▶ **EXERCISE**
Leaving the pictures aside, write out the whole listing below exactly.

▶ **DATA PROVIDED**
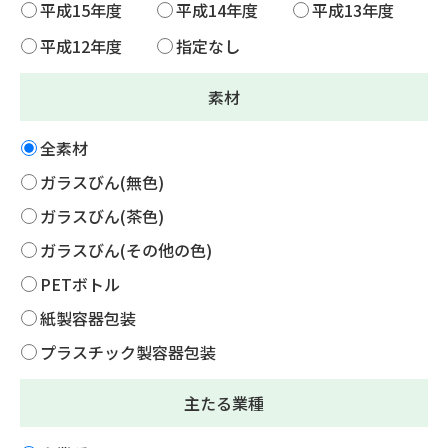
平成15年度
平成14年度
平成13年度
平成12年度
指定なし
素材
全素材
ガラスびん(無色)
ガラスびん(茶色)
ガラスびん(その他の色)
PETボトル
紙製容器包装
プラスチック製容器包装
主たる業種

▶ **YOUR RESPONSE**
平成15年度
平成14年度
平成13年度
平成12年度
指定なし
素材
全素材
ガラスびん(無色)
ガラスびん(茶色)
ガラスびん(その他の色)
PETボトル
紙製容器包装
プラスチック製容器包装
主たる業種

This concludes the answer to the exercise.